Sunday brought us back to Black Hill Regional Park, this time with Carole Bergmann in the first of two field trips to look at invasive non-indigenous plant species. We explored an area quite close to the patch where Baltimore Checkerspots are being reared. The newly-paved hard-surface Black Hill Trail, which snakes through the park property, is a mixed blessing. This hike-bike trail, much wider than the footpath it replaced, exposes more forest floor to daylight, allowing opportunists like Japanese Stiltgrass (Microstegium vimineum) to take over.
Another common invasive to be found in the park, one that I am less familiar with, is Wineberry (Rubus phoenicolasius), a tasty raspberry cousin with impossibly red drupes. It hopscotches across habitat by sending out hairy red canes that droop over and root when they touch ground.

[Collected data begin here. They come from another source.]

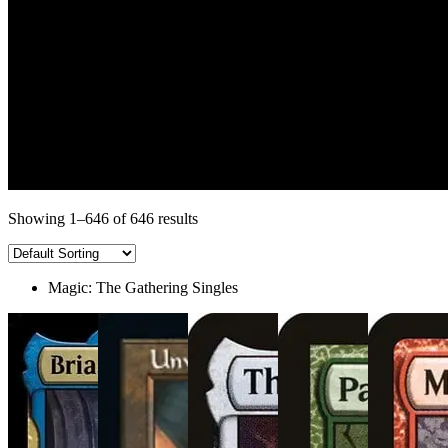
Showing 1–646 of 646 results
Magic: The Gathering Singles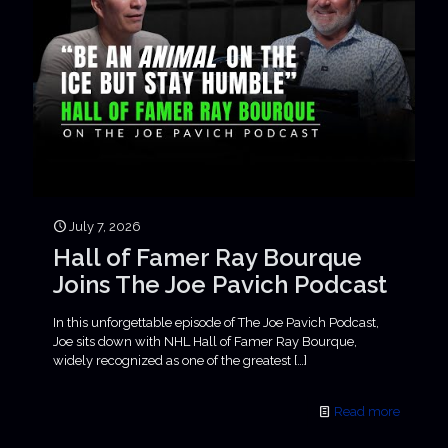
July 7, 2026
Hall of Famer Ray Bourque
Joins The Joe Pavich Podcast
In this unforgettable episode of The Joe Pavich Podcast,
Joe sits down with NHL Hall of Famer Ray Bourque,
widely recognized as one of the greatest
[…]
Read more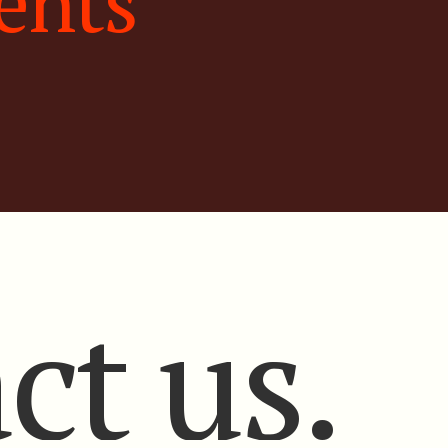
ents
ct us.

Even though Polygonum and Microstegium can form dense mats that choke out all diversity in the ground cover, Carole (in her capacity as botanist for the county park system) gives less management attention to sprawling and trailing species like these and more to climbing vines and shrubs like Oriental Bittersweet (Celastrus orbiculatus). These are species that can weaken and kill mature oaks and hickories and hence open up yet more gaps in the canopy. While the bittersweet is the bane of upcounty forests, in the south the big problem is Porcelainberry (Ampelopsis brevipedunculata).
Near the boat landing area, Carole showed us a meadow that had been largely restored. Most of the Autumn Olive (Elaeagnus umbellata) has been removed, and Spotted Knapweed (Centaurea stoebe), a thistle lookalike that is usually thought of as a pest of the west, is under control.